WWW Administration - Universitätsbibliothek Bielefeld

How are status and integrity of documents guaranteed in Networks?


P. Luksch und G. F. Schultheiß, Fachinformationszentrum Karlsruhe

Introduction

"Everything you know about intellectual property is wrong" is the subtitle of an article published by Nicholas Negroponte, head of MITīs Media Lab, in WIRED magazine 1. This extreme view of Negroponte predicting the end of copyright in digital networked environments is not very popular among publishers and copyright lawyers. Indeed, the Internet experience of the past few years has not only revealed the tremendous potential of computer networks to improve public access to a variety of information from and to anywhere in the world but has also stimulated the fear of illegal copying and unlimited dissemination of information once released into the network.

The protection of intellectual property is one of the fundaments of the economic system in our world and should not be put at risk because technological developments seem to evolve faster than the corresponding legal regulations. Today most standards for the protection of documents are valid for the printed media and are not easily applicable to digital media.

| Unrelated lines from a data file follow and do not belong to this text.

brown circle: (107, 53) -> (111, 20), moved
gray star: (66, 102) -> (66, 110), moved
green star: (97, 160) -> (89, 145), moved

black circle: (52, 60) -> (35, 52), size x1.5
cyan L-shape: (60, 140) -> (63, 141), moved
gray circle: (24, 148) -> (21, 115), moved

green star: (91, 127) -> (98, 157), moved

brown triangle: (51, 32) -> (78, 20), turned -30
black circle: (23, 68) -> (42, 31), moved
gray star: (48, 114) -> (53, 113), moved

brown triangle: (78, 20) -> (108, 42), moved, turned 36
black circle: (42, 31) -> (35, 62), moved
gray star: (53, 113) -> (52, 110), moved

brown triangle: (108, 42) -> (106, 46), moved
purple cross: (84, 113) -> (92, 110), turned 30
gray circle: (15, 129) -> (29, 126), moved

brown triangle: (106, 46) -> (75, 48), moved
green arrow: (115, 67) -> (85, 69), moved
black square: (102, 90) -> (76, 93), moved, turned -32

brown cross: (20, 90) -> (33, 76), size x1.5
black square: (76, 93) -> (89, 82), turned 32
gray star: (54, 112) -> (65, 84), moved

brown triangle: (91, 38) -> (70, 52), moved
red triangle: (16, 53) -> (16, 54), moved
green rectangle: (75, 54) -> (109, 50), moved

The impact of digital technologies on copyright law is an issue that has been addressed by various organizations. The World Intellectual Property Organization WIPO has sponsored a symposium on this topic 2. Recently, the White House Information Infrastructure Task Force (IITF) has released a report 3 written by the Working Group on Intellectual Property Rights. The report explains that intellectual property law does apply for networked environments and makes legislative recommendations to the Congress to adapt the law to the digital age.

Except in France and in Spain there are no clear legal regulations for the electronic distribution of copyright-protected works in European countries. The European Commission (DG XIII) is still in the process of searching for "Possible Options for Introducing a European Electronic Copyright"

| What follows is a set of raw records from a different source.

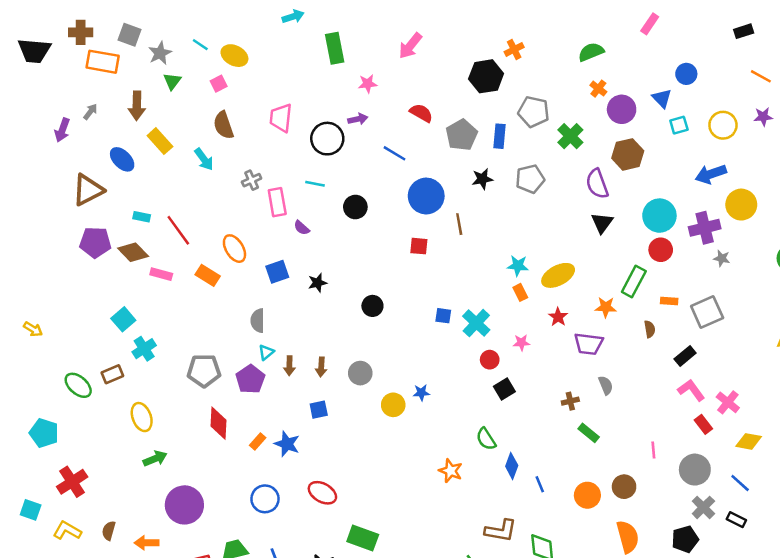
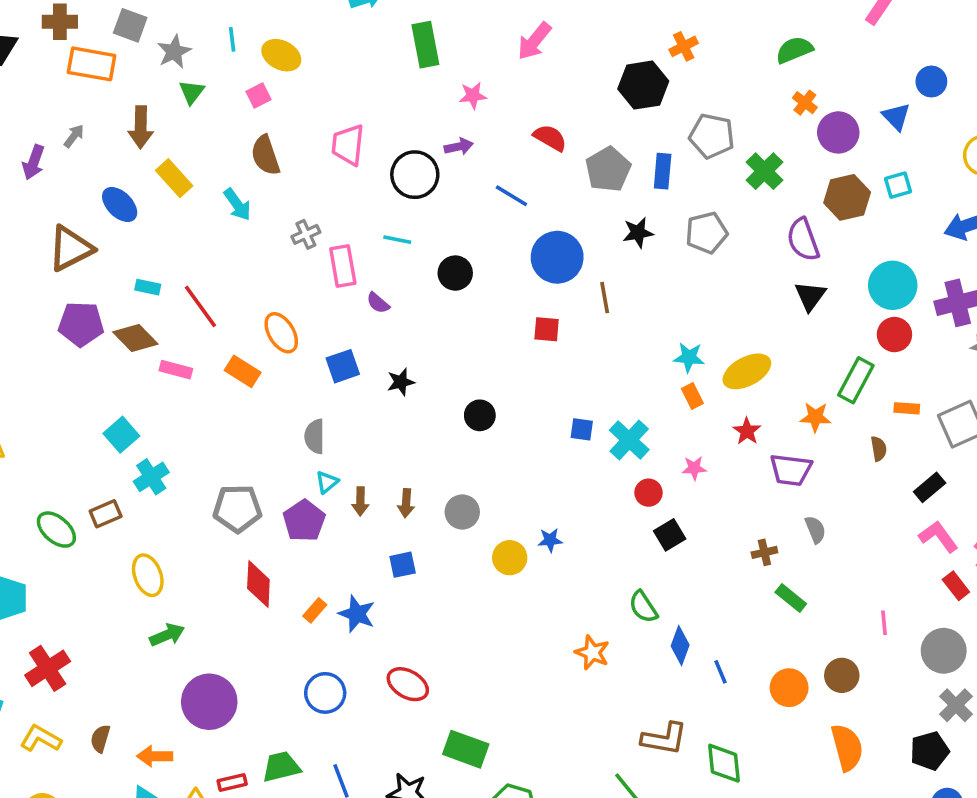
cyan line: (200, 45) -> (232, 39), turned 49
cyan square: (679, 125) -> (898, 185), moved

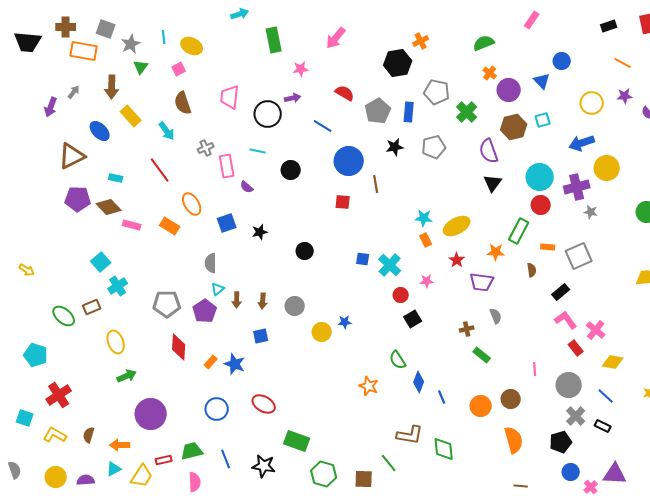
red line: (200, 306) -> (160, 170), moved

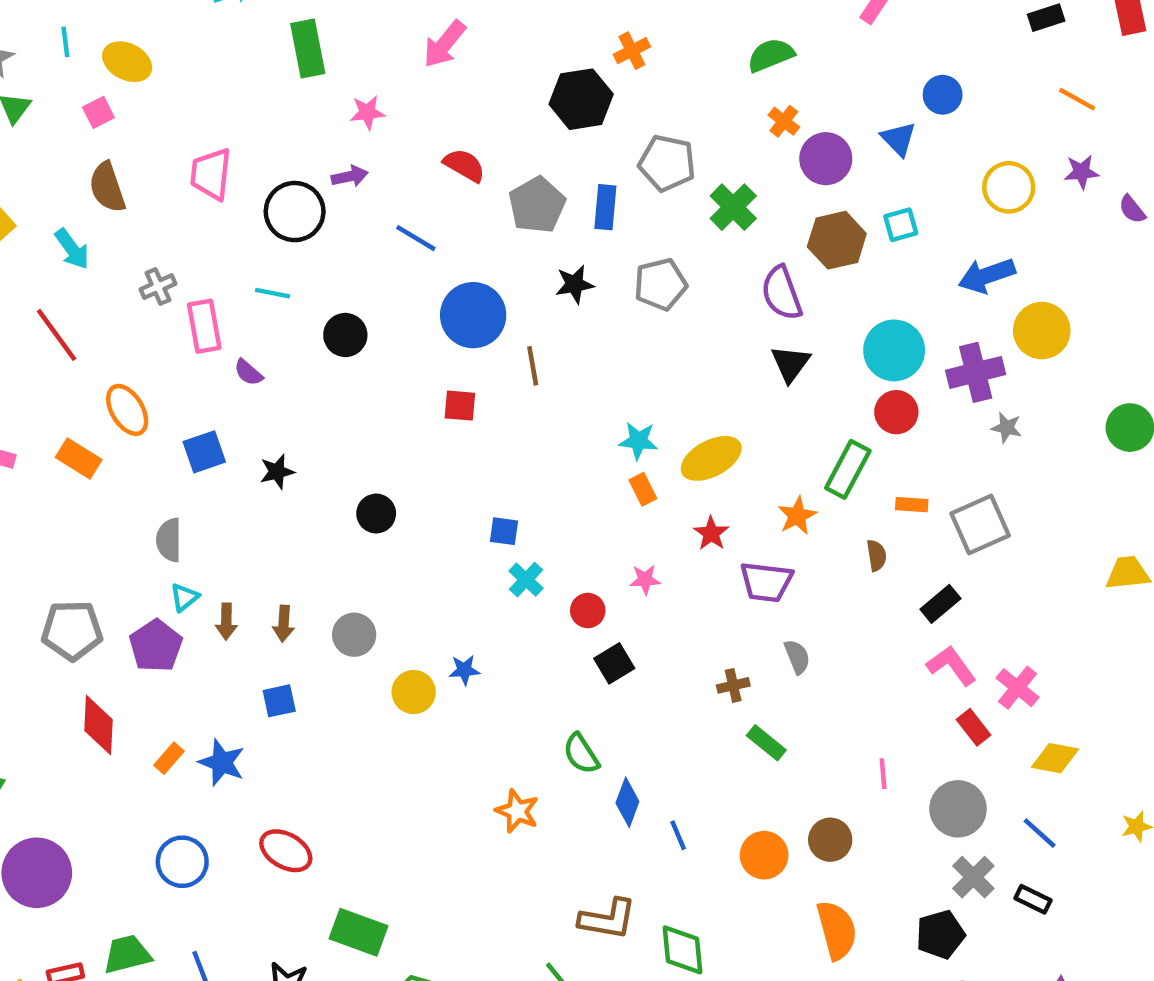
orange star: (496, 252) -> (797, 516), turned -30
cyan cross: (390, 265) -> (526, 580), moved, size x0.7

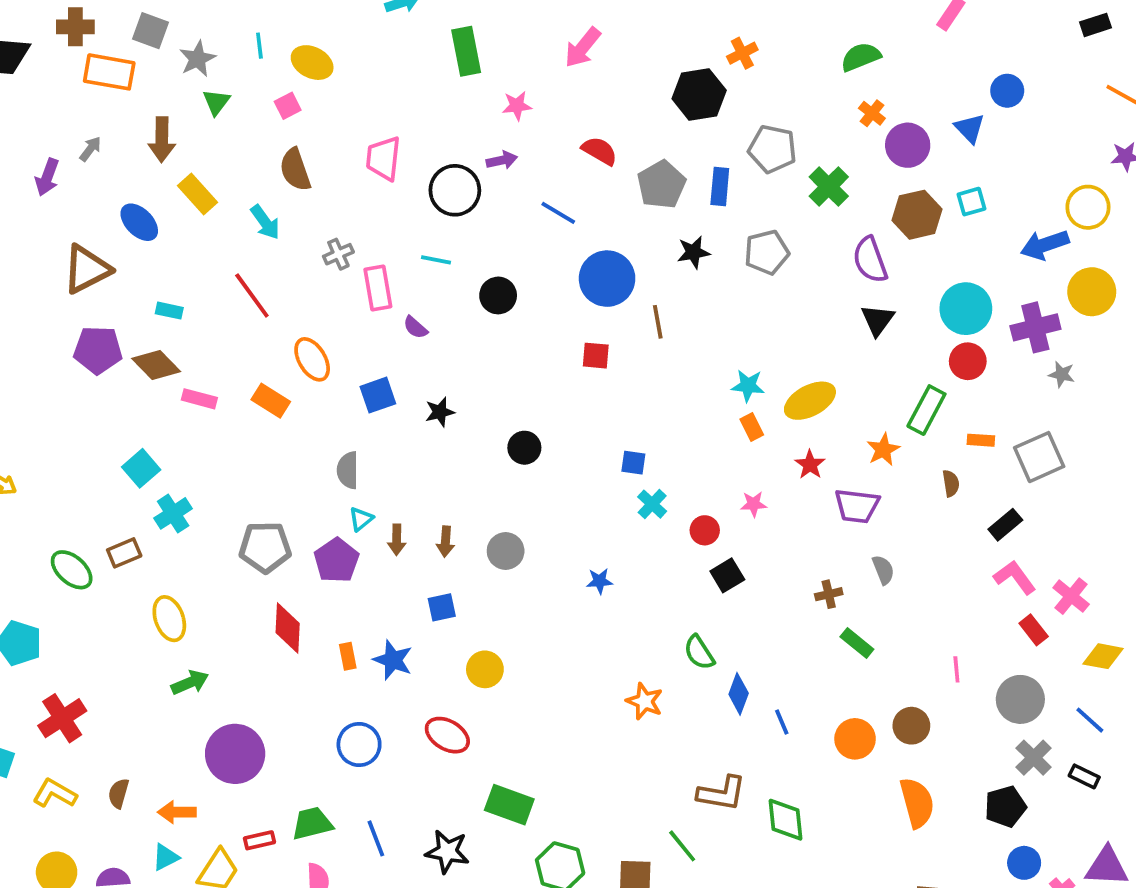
yellow circle: (1009, 187) -> (1088, 207), moved
yellow circle: (414, 692) -> (485, 669), moved
orange rectangle: (169, 758) -> (348, 656), turned -52

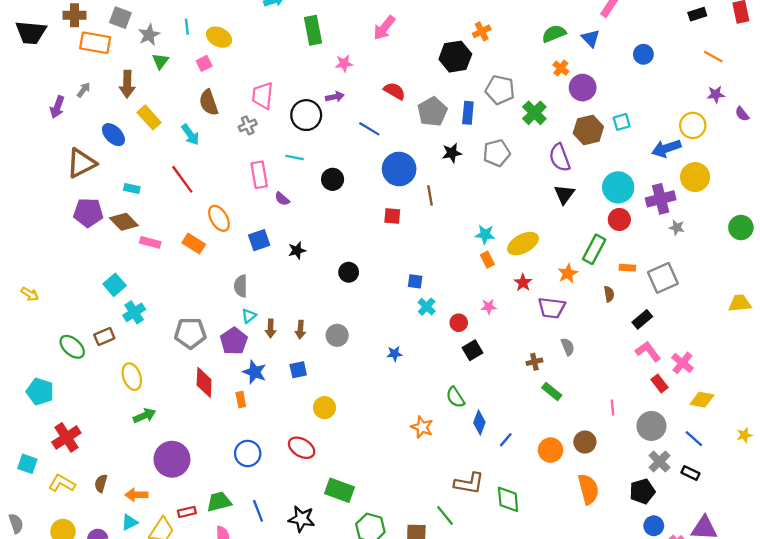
blue triangle: (970, 128) -> (591, 38), moved
gray cross: (338, 254) -> (248, 125), moved
blue star: (393, 660) -> (255, 372), moved
blue line: (782, 722) -> (506, 440), turned 63

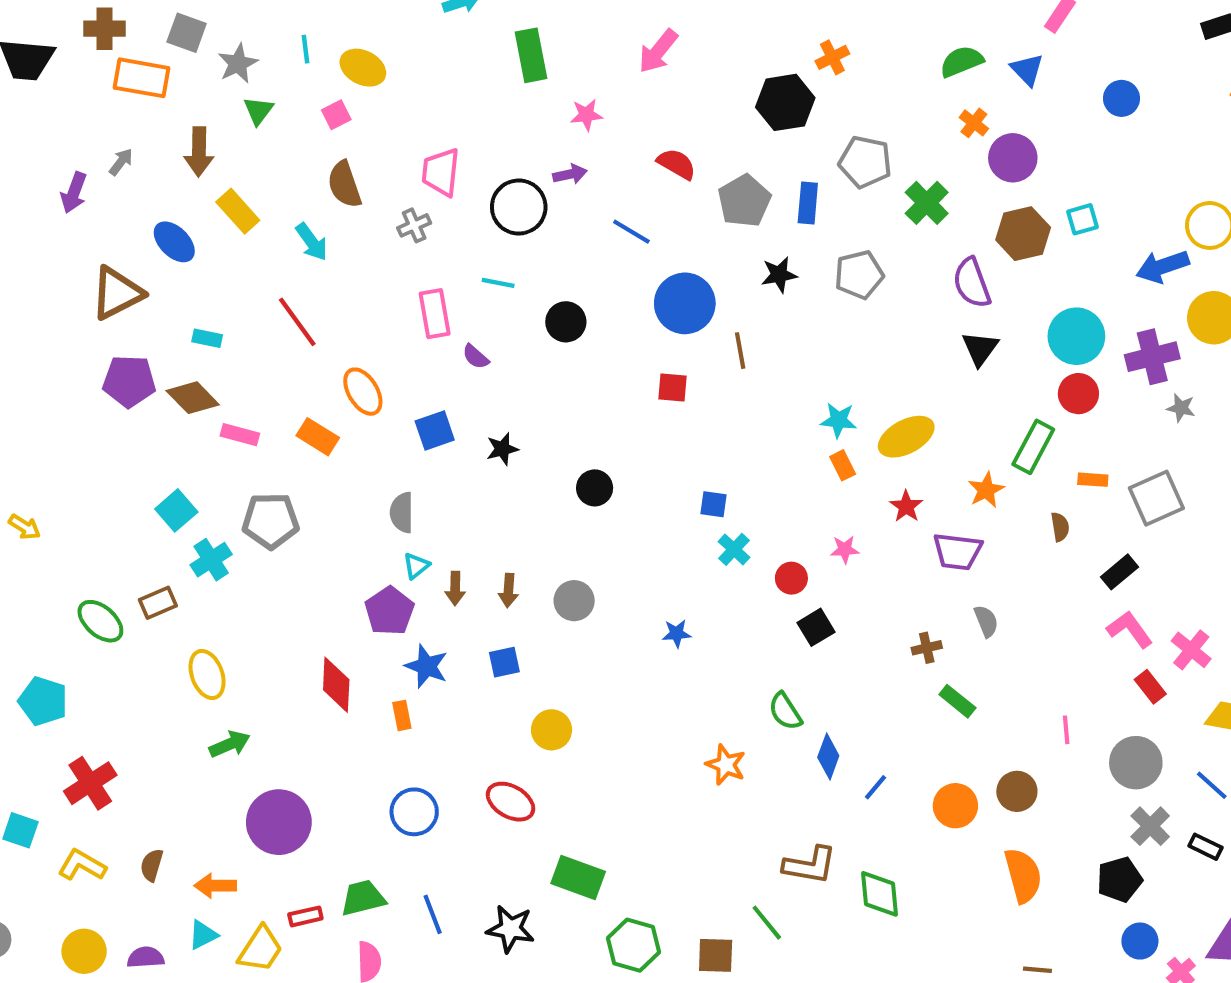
gray pentagon: (190, 333) -> (271, 521), moved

The IITF report also points out that law regulations are not sufficient to provide an effective copyright protection. Additional effort in the fields of technology and education is required to successfully address the issue of intellectual property protection.

Content providers (authors and publishers) want to be confident that the technologies developed to distribute their works will be secure and that documents placed on these systems will remain authentic and unaltered.

This paper will focus on the technological means to guarantee the security and integrity of documents in networks and reviews the current techniques for encryption and digital signatures. Before discussing the protection methods for intellectual works one should try to define what exactly we want to protect.

What is a document in the digital medium?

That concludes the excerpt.